What the task requires
Where does the string "court" appear? Copy every line of the entries below that holds it.

(Page-level text extractions)

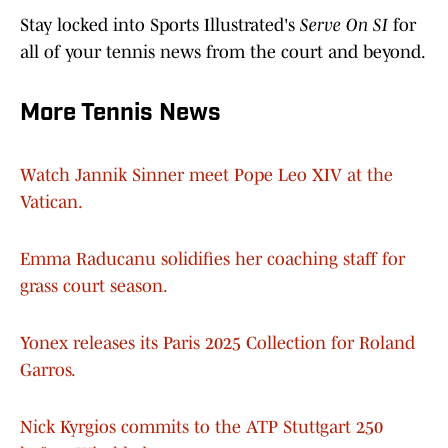
Stay locked into Sports Illustrated's
Serve On SI
for
all of your tennis news from the court and beyond.
More Tennis News
Watch Jannik Sinner meet Pope Leo XIV at the
Vatican.
Emma Raducanu solidifies her coaching staff for
grass court season.
Yonex releases its Paris 2025 Collection for Roland
Garros.
Nick Kyrgios commits to the ATP Stuttgart 250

Task response
all of your tennis news from the court and beyond.
grass court season.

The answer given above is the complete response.